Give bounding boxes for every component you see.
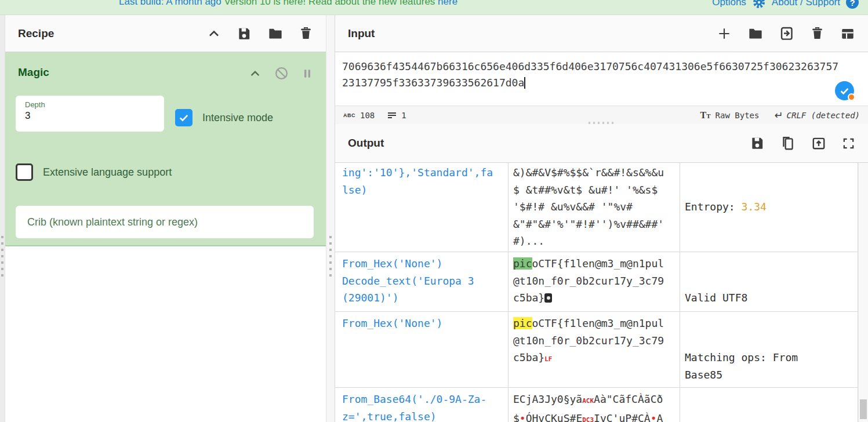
depth-field[interactable]: Depth [16,96,164,132]
result-recipe-link[interactable]: ing':'10'},'Standard',fa lse) [335,163,509,252]
banner-message: Last build: A month ago Version 10 is he… [119,0,457,8]
encoding-selector[interactable]: Raw Bytes [716,111,760,120]
result-properties: Matching ops: From Base85 Valid UTF8 Ent… [680,312,858,387]
add-tab-icon[interactable] [717,26,732,41]
null-control-glyph [544,293,552,303]
line-count: 1 [401,111,406,120]
disable-icon[interactable] [274,66,289,81]
control-char-dot: • [520,412,526,422]
options-button[interactable]: Options [712,0,746,8]
table-row: From_Base64('./0-9A-Za- z=',true,false) … [335,388,858,422]
recipe-panel: Recipe Magic [5,15,326,422]
open-file-icon[interactable] [779,26,794,41]
result-recipe-link[interactable]: From_Hex('None') Decode_text('Europa 3 (… [335,252,509,311]
open-folder-icon[interactable] [267,26,283,41]
crib-match-highlight: pic [513,317,532,329]
recipe-io-splitter[interactable] [326,15,335,422]
delete-icon[interactable] [299,26,313,41]
line-count-icon [387,111,397,120]
copy-icon[interactable] [780,136,796,151]
operations-recipe-splitter[interactable] [0,15,5,422]
maximize-icon[interactable] [842,137,855,150]
bake-status-icon[interactable] [835,81,854,100]
control-char-label: LF [544,355,552,363]
splitter-drag-handle[interactable] [329,236,332,279]
crib-input[interactable] [18,216,311,228]
extensive-language-label: Extensive language support [43,166,172,179]
control-char-dot: • [651,412,657,422]
pause-icon[interactable] [302,68,313,79]
crib-match-highlight: pic [513,257,532,270]
result-properties: Valid UTF8 Entropy: 4.80 [680,252,858,311]
recipe-title: Recipe [18,27,54,40]
io-panel: Input 7069636f4354467b66316c656e406d335f… [335,15,868,422]
extensive-language-checkbox[interactable] [16,163,33,181]
result-recipe-link[interactable]: From_Hex('None') [335,312,509,387]
input-textarea[interactable]: 7069636f4354467b66316c656e406d335f6d406e… [335,52,868,106]
intensive-mode-checkbox[interactable] [175,109,193,126]
magic-results-table: ing':'10'},'Standard',fa lse) &)&#&V$#%$… [335,163,858,422]
recipe-header: Recipe [5,15,326,52]
notification-dot-icon [848,93,855,101]
output-header: Output [335,124,868,163]
result-snippet: ECjA3Jy0§yãACKAà"CãfCÀãCð $•ÓHvCKuS#EDC3… [509,388,680,422]
intensive-mode-label: Intensive mode [202,112,273,124]
splitter-drag-handle[interactable] [1,236,3,279]
operation-title: Magic [18,66,49,79]
table-row: From_Hex('None') picoCTF{f1len@m3_m@n1pu… [335,312,858,388]
table-row: From_Hex('None') Decode_text('Europa 3 (… [335,252,858,312]
banner-here-link[interactable]: here [438,0,457,7]
last-build-link[interactable]: Last build: A month ago [119,0,221,7]
input-header: Input [335,15,868,52]
layout-icon[interactable] [840,26,855,41]
input-text: 7069636f4354467b66316c656e406d335f6d406e… [342,60,838,89]
control-char-label: ACK [582,397,594,405]
collapse-icon[interactable] [249,67,262,80]
text-encoding-icon: TT [700,110,711,121]
char-count-icon: ABC [343,112,355,118]
table-row: ing':'10'},'Standard',fa lse) &)&#&V$#%$… [335,163,858,252]
top-banner: Last build: A month ago Version 10 is he… [0,0,868,15]
open-in-tab-icon[interactable] [811,136,826,151]
text-caret [524,77,525,89]
result-snippet: &)&#&V$#%$$&`r&&#!&s&%&u $ &t##%v&t$ &u#… [509,163,680,252]
result-properties: Entropy: 3.34 [680,163,858,252]
control-char-label: DC3 [582,416,594,422]
about-support-button[interactable]: About / Support [772,0,840,8]
eol-arrow-icon: ↵ [774,109,783,121]
output-title: Output [348,137,384,150]
magic-operation[interactable]: Magic Depth Intensive mode Extensive lan… [5,52,326,246]
banner-version-message: Version 10 is here! Read about the new f… [224,0,435,7]
result-snippet: picoCTF{f1len@m3_m@n1pul @t10n_f0r_0b2cu… [509,312,680,387]
question-circle-icon[interactable] [846,0,859,9]
entropy-value: 3.34 [742,201,767,213]
save-icon[interactable] [750,136,765,151]
char-count: 108 [360,111,375,120]
result-recipe-link[interactable]: From_Base64('./0-9A-Za- z=',true,false) [335,388,509,422]
output-scrollbar[interactable] [858,163,868,422]
scrollbar-thumb[interactable] [860,399,867,419]
result-snippet: picoCTF{f1len@m3_m@n1pul @t10n_f0r_0b2cu… [509,252,680,311]
crib-field [16,206,314,238]
depth-input[interactable] [25,110,155,122]
collapse-icon[interactable] [207,27,221,41]
depth-label: Depth [25,100,155,109]
save-icon[interactable] [237,26,252,41]
result-properties: Matching ops: From Hexdump [680,388,858,422]
open-folder-icon[interactable] [747,26,763,41]
eol-selector[interactable]: CRLF (detected) [787,111,860,120]
delete-icon[interactable] [810,26,825,41]
gear-icon[interactable] [752,0,766,9]
input-title: Input [348,27,375,40]
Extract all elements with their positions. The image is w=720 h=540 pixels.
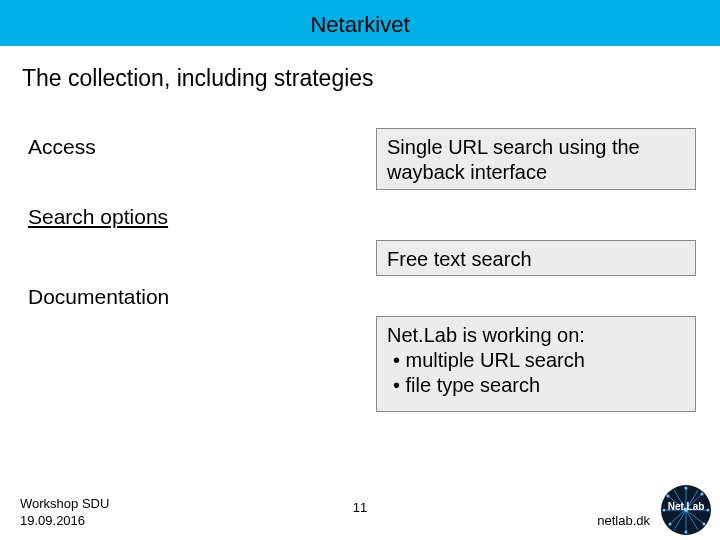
callout-single-url: Single URL search using the wayback inte… <box>376 128 696 190</box>
slide: Netarkivet The collection, including str… <box>0 0 720 540</box>
callout-netlab-working: Net.Lab is working on: • multiple URL se… <box>376 316 696 412</box>
svg-point-8 <box>703 523 706 526</box>
bullet-multiple-url: • multiple URL search <box>387 348 687 373</box>
logo-label: Net.Lab <box>660 501 712 512</box>
page-number: 11 <box>353 500 367 515</box>
callout-intro: Net.Lab is working on: <box>387 323 687 348</box>
footer-line1: Workshop SDU <box>20 496 109 513</box>
svg-point-7 <box>667 495 670 498</box>
title-bar: Netarkivet <box>0 0 720 46</box>
topic-search-options: Search options <box>28 205 168 229</box>
slide-heading: The collection, including strategies <box>22 65 374 92</box>
slide-title: Netarkivet <box>0 12 720 38</box>
topic-documentation: Documentation <box>28 285 169 309</box>
topic-access: Access <box>28 135 96 159</box>
footer: Workshop SDU 19.09.2016 11 netlab.dk <box>0 482 720 540</box>
bullet-file-type: • file type search <box>387 373 687 398</box>
netlab-logo: Net.Lab <box>660 484 712 536</box>
footer-workshop: Workshop SDU 19.09.2016 <box>20 496 109 530</box>
footer-url: netlab.dk <box>597 513 650 528</box>
callout-free-text: Free text search <box>376 240 696 276</box>
footer-line2: 19.09.2016 <box>20 513 109 530</box>
svg-point-12 <box>685 531 688 534</box>
svg-point-9 <box>669 523 672 526</box>
svg-point-11 <box>685 487 688 490</box>
svg-point-10 <box>701 493 704 496</box>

════

(Directions for this task)
Pick out every line of the listing containing the word "Netarkivet", and show those lines.

(Problem solution)
slide: Netarkivet The collection, including str… <box>0 0 720 540</box>
title-bar: Netarkivet <box>0 0 720 46</box>
slide-title: Netarkivet <box>0 12 720 38</box>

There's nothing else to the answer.